- _Saved data entries_
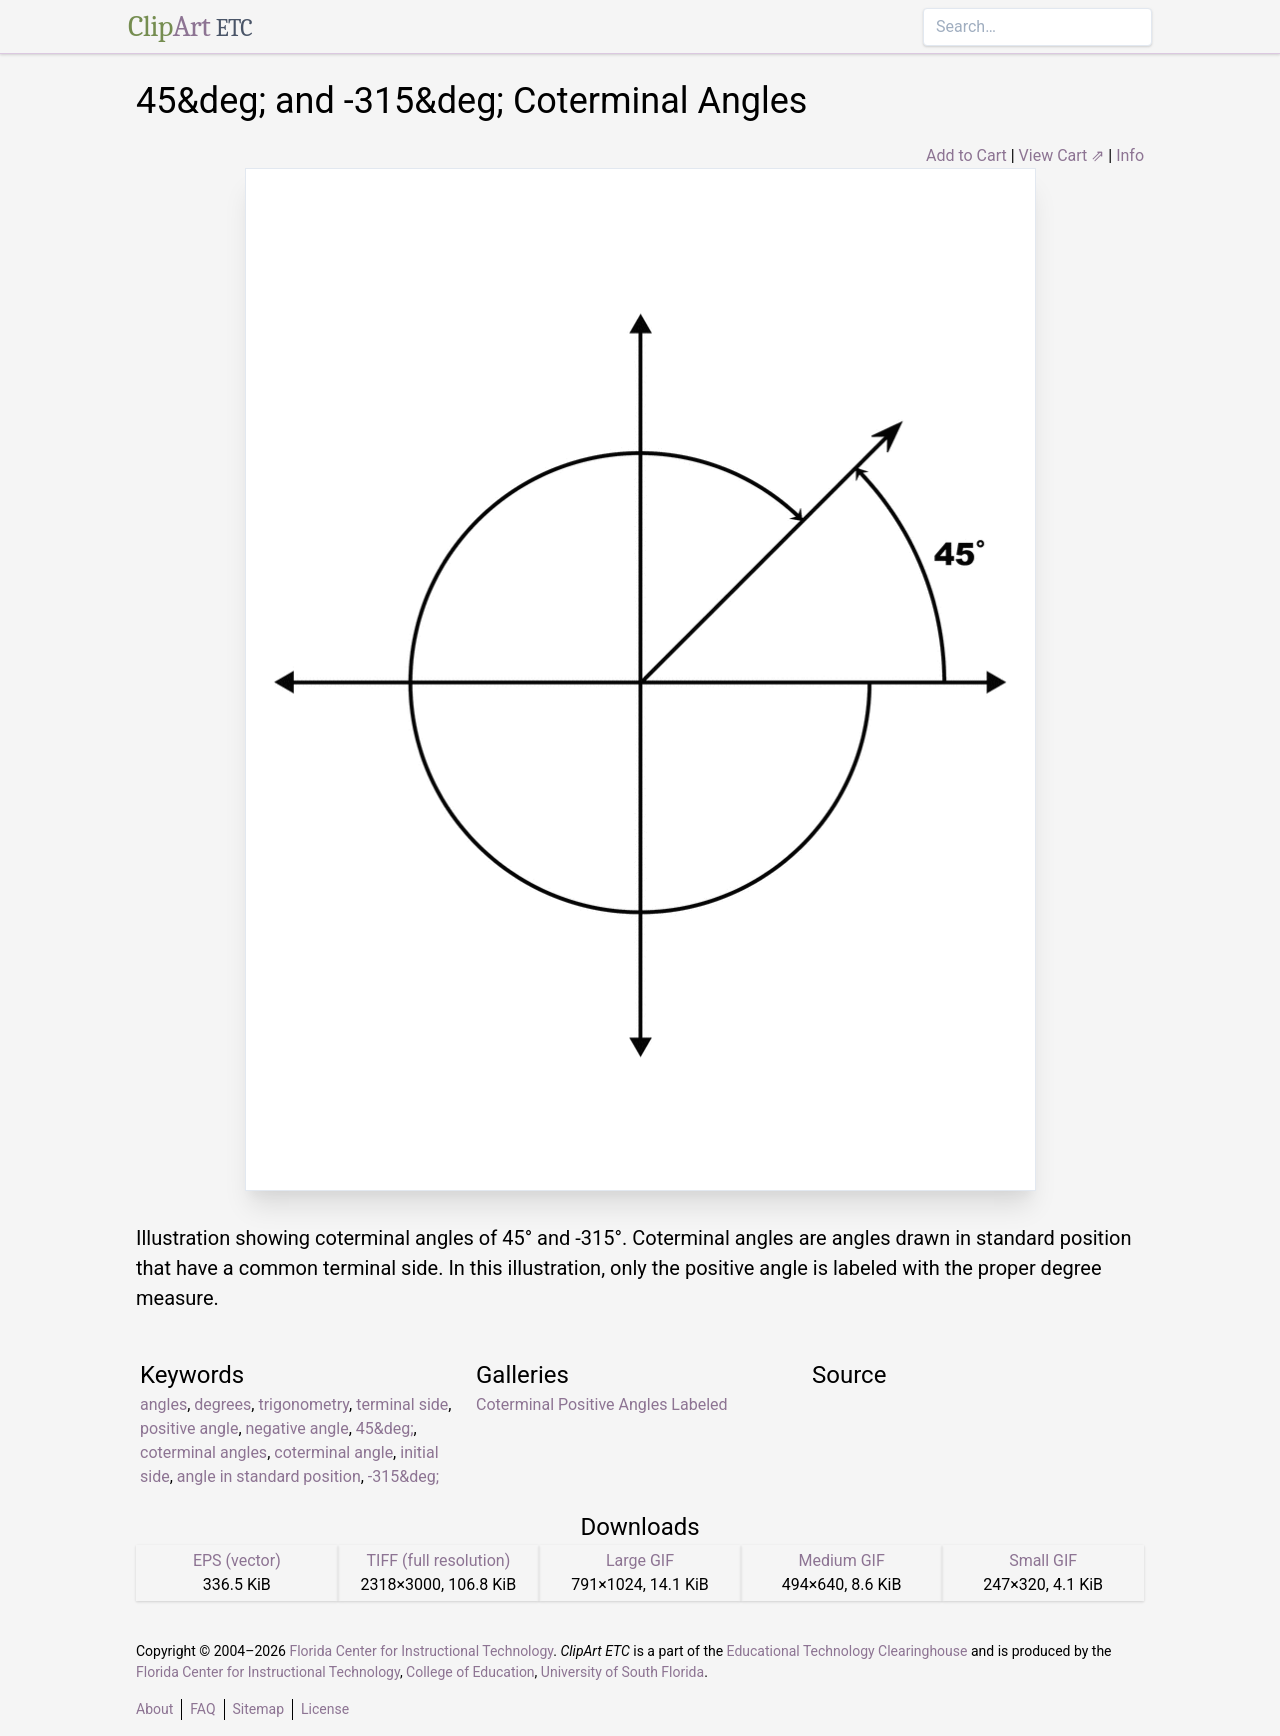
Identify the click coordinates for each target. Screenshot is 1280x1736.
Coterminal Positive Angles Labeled (602, 1404)
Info (1130, 155)
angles (163, 1404)
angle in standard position (269, 1476)
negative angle (297, 1428)
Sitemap (258, 1709)
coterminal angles (203, 1452)
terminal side (402, 1404)
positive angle (189, 1428)
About (154, 1709)
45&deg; (385, 1428)
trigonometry (303, 1404)
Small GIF (1043, 1560)
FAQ (202, 1709)
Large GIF (640, 1560)
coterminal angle (333, 1452)
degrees (222, 1404)
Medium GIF (841, 1560)
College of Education (470, 1672)
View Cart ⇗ (1062, 155)
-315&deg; (403, 1476)
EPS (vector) (237, 1560)
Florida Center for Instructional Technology (421, 1651)
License (325, 1709)
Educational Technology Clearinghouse (847, 1651)
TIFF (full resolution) (439, 1560)
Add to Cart (966, 155)
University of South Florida (622, 1672)
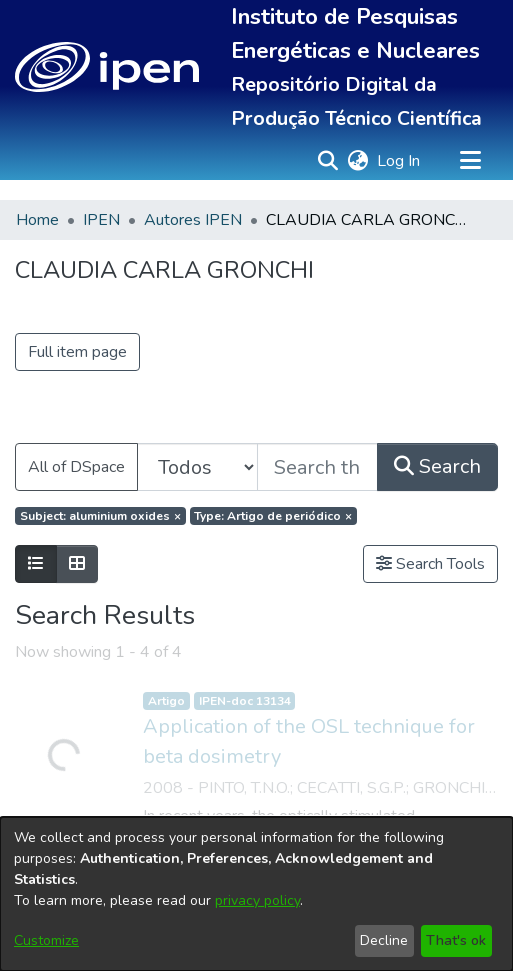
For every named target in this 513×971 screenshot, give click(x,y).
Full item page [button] (77, 352)
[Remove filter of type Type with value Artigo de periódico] (274, 516)
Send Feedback (439, 664)
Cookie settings (74, 664)
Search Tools (430, 564)
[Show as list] (36, 564)
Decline (384, 940)
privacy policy (257, 900)
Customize (46, 940)
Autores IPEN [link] (193, 220)
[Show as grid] (77, 564)
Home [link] (37, 220)
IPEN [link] (101, 220)
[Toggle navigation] (470, 161)
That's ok (456, 940)
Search (437, 466)
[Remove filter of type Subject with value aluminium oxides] (100, 516)
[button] (107, 67)
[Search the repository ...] (317, 467)
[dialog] (256, 894)
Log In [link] (399, 161)
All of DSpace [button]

- _WHAT IS BEING ASKED_
The lines from the one containing "Decline (384, 940)" through the last line of the records are the answer; set them down exactly and add nothing.

- _PROBLEM SOLUTION_
Decline (384, 940)
privacy policy (257, 900)
Customize (46, 940)
Autores IPEN [link] (193, 220)
[Show as grid] (77, 564)
Home [link] (37, 220)
IPEN [link] (101, 220)
[Toggle navigation] (470, 161)
That's ok (456, 940)
Search (437, 466)
[Remove filter of type Subject with value aluminium oxides] (100, 516)
[button] (107, 67)
[Search the repository ...] (317, 467)
[dialog] (256, 894)
Log In [link] (399, 161)
All of DSpace [button]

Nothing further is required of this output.